Re: Electrical Questions

Mike Perry

Hello Charlie:

I think the T-tail in the Q functions more as a trim surface than a lifting surface. The Q T-tail can produce upward or downward force, unlike the Piaggio Avanti or some of the ideas on the Q-Performance list.

In cruise, the T-tail is much different than the reflexor but in landing, the function of the T-tail is similar: it lets you set the angle of attack so you get the tail on the ground as you touch down. That is one of the critical elements in improving the Q's ground handling.

After touchdown, the reflexor lets you reduce lift from the main wing and increase downward force on the tail wheel; the T-tail can increase the downward force but does not change the lift of the main wing.

Overall, I prefer the reflexor to the T-tail (simplicity, less weight, less drag) but I'm not sure I would change a plane that had a T-tail.

Mike Perry

oneskydog@... wrote:

Mike and Jeff,

In my opinion th "T" tail does not do the same thing as the reflexer. The
reflexer adjusts the rear wing lift force to move the center of lift forward
and back which changes the attitude of the plane.

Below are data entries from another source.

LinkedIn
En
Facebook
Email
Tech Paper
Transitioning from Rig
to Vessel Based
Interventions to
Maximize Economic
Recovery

A "T" tail adds an
additional lifting surface that fights the fixed lift distribution between the
canard and the wing. This complicates the aerodynamics vs simply reducing or
increasing the total lift of the wing to change attitude.

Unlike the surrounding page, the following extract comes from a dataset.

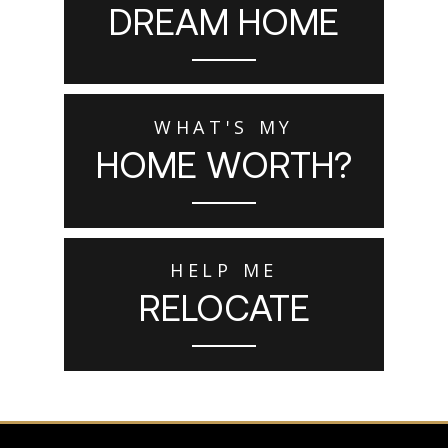
DREAM HOME
WHAT'S MY
HOME WORTH?
HELP ME
RELOCATE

I believe the reflexer is much easier to incorporate than a "T" tail
simplifying and saving weight is not a bad thing.


Charlie Johnson a.k.a. One Sky Dog

In a message dated 9/25/2009 10:53:32 P.M. Mountain Daylight Time,
dmperry1012@... <> writes:

I think you are correct about the T-tail. I wouldn't chose to build a
T-tail (more complex than the reflexor) but if it was there I would use
it. Details on the T-tail are in old newsletters which I haven't read
in years so take my comments with a large grain of salt.